Diyarbakır’da 20 Haziran günü yaşanan ve 15 kişinin hayatını kaybettiği yangının ardından baronun savcılığa suç duyurusunda bulunduğu hatırlatılan açıklama, şöyle devam etti:
“Suç duyurusuyla; MHP Genel Başkanı Devlet Bahçeli’nin de ifade ettiği gibi ‘nefretlerini dışa vuran, kinlerini deşifre edenlere’ yönelik yargı makamlarının hukuki süreci başlatması, yıllardır süre gelen nefret içerikli ve ayrımcı dilin cezasız kalmaması ve bir daha benzer söylemlerin önüne geçilerek toplumsal barışa ve bir arada yaşama kültürüne katkı sunmak amaçlanmıştır.
Nitekim Avukatlık Kanununun Barolara, hukukun üstünlüğünü koruma ve insan haklarını savunma sorumluluğunu yüklediğini bir kez daha hatırlatmakta fayda görmekteyiz.
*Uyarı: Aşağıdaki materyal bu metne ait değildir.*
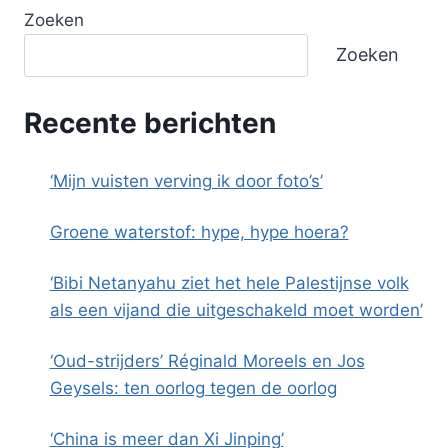
Zoeken
Zoeken
Recente berichten
‘Mijn vuisten verving ik door foto’s’
Groene waterstof: hype, hype hoera?
‘Bibi Netanyahu ziet het hele Palestijnse volk
als een vijand die uitgeschakeld moet worden’
‘Oud-strijders’ Réginald Moreels en Jos
Geysels: ten oorlog tegen de oorlog
‘China is meer dan Xi Jinping’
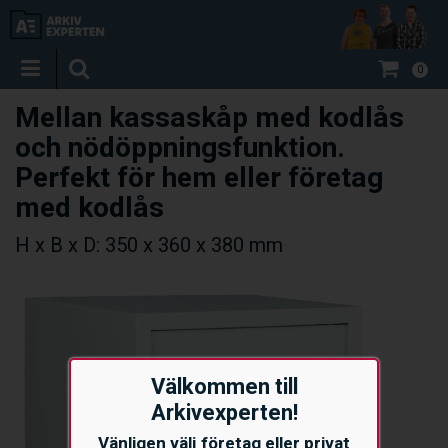
0
Mellan kassaskåp med kodlås
och nödöppningsfunktion.
Perfekt för hem eller företag
med kodlås
H x B x D: 350 x 360 x 380 mm
Välkommen till
Arkivexperten!
Vänligen välj företag eller privat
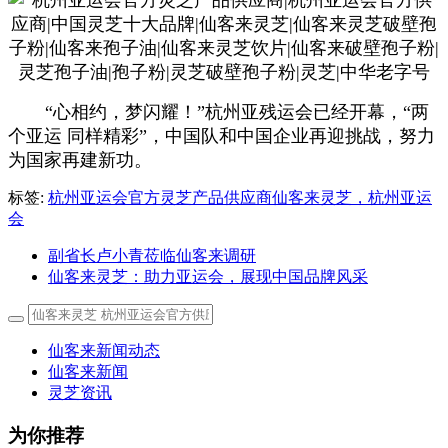
“心相约，梦闪耀！”杭州亚残运会已经开幕，“两
个亚运 同样精彩”，中国队和中国企业再迎挑战，努力
为国家再建新功。
标签:
杭州亚运会官方灵芝产品供应商仙客来灵芝，杭州亚运
会
副省长卢小青莅临仙客来调研
仙客来灵芝：助力亚运会，展现中国品牌风采
仙客来新闻动态
仙客来新闻
灵芝资讯
为你推荐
Bu vesileyle ifade etmek isteriz ki, Diyarbakır Barosu’nun dili, hukuk ve adaletin dili; açıklamaları, tarihsel tutumuyla uyumlu kurumsal duruşunun eseri; hedefi ise adil ve barışın hakim olduğu toplumsal bir yaşam düzeninin inşasına katkı sunmaktır.”
MHP Genel Başkanı Devlet Bahçeli’nin, Diyarbakır’da başlayan ve Mardin’e de sıçrayan yangınla ilgili olarak, “Yangını bahane ederek potansiyel nefretlerini dışa vuran, kinlerini deşifre eden her kim ve kimler varsa tescilli Türkiye muhalifi ve milli birlik muarızıdır.
Diyarbakır Barosu’nun 22 Haziran’da yaptığı açıklamada, sosyal medya aracılığıyla Kürt kökenli kardeşlerimize hakaret ve nefret içerikli paylaşımlarda bulunanlar hakkında suç duyurusunda bulunulduğu ifade edilmiştir.
Hiçbir sağduyu ve vicdan sahibi Türk vatandaşı bu tip ayırıcı ve bölücü bir komplonun kıyısında köşesinde, yanında yöresinde yer alamaz. Sosyal medyada tedavüle sokulan kara kampanyanın, müfteri ve müfsit ifadelerin failleri bu milletin zaten evladı olarak görülemez. Ancak Diyarbakır Barosu’nun sivri ve sipariş açıklamasıyla hangi emel ve hedefleri canlı tutmak istediği de gözden uzak tutulamaz” demişti.